As the carriage stopped at the door, I ensconced myself behind the curtain and marked her appearance, for I had given out word that I should keep my room all day. Indeed, it is my custom always to employ Friday as a fast. God be merciful to me-my people think I am on my knees all day; and our good Jane has more than once placed tempting tit-bits at my door, thinking I will eat. But I never do. In fact I do not feel in the least hungry, for I am ashamed to say, this Friday is my one lazy period. I give way on it to reveries the most delicious. Lounge-sleep-and, in truth, do anything but pray. I drop the curtains-bolt the door— and then defy intrusion. I feel, it is true, some twingesit seems a touch—of hypocrisy, but that is justified by the habits of the profession. A reputation for sanctity goes very far with a clergyman. I do not aim at this, but such has become the result.
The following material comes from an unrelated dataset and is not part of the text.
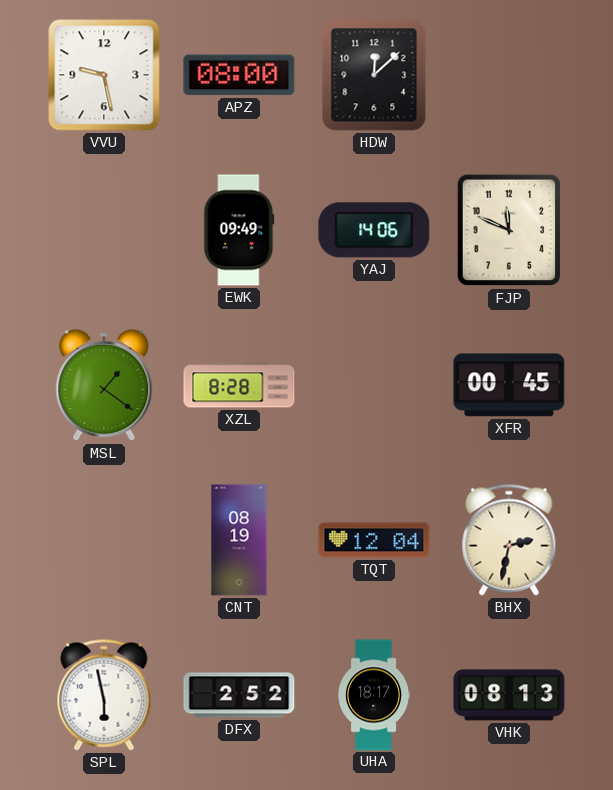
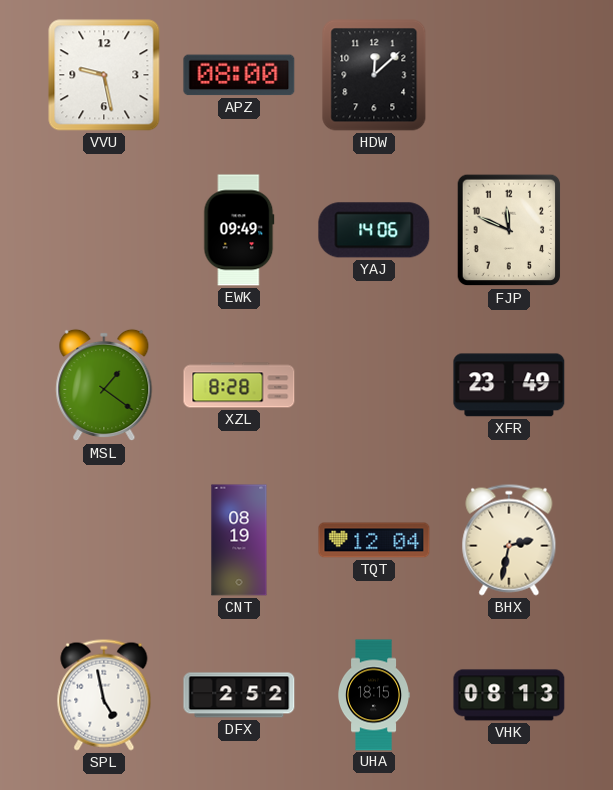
XFR: 00:45 -> 23:49
SPL: 5:58 -> 4:58
UHA: 18:17 -> 18:15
I heard Jane quite loudly and solemnly making apology for me in the entry. My cheek tingled with shame at hearing the good soul describe me as a perfect St. Paul—a grown

up Samuel-a second Daniel, whose seven times a day prayers, on ordinary occasions, were aggravated tenfold of a Friday. I felt as if I must rush out and deny the charge, for all this ostentation of worship,-holding one's family posted up as to the number of petitions--all at once came over me with a sense of Phariseeism, as wicked as it was ludicrous. I am growing more and more perplexed as to a true life.

As the carriage stopped at the door, cousin Julia put one foot upon the step with the intent of alighting, and then, leaving the foot out, turned for the purpose of taking something from the seat. The movement was a very careless one, and to me, a timid clergyman, quite startling. There was the white strip of stocking, the delicate frill, the pretty gaiter, fully exposed.

I like to judge of character by the foot. Julia's did not strike me as especially small, but it had a limberness, spirit, and grace, which made me think of a wood or water-nymph. It has the Arab arch, too, beneath which a stream might flow. Have a care, Mistress Julia, thou art high in the instep, by which the unlettered designate a proud heart. An arched foot goes with a short upper lip, another indication of pride; a short upper lip attends a large development of self-esteem. I have thee now, Julia, with all thy uncurbed likings and dislikings, thy arrogance and self-assertion, thy cold indifferences and bridling disdains. Alack! a simple clergyman, with two nameless kind of children about him, will be quite out of thy track.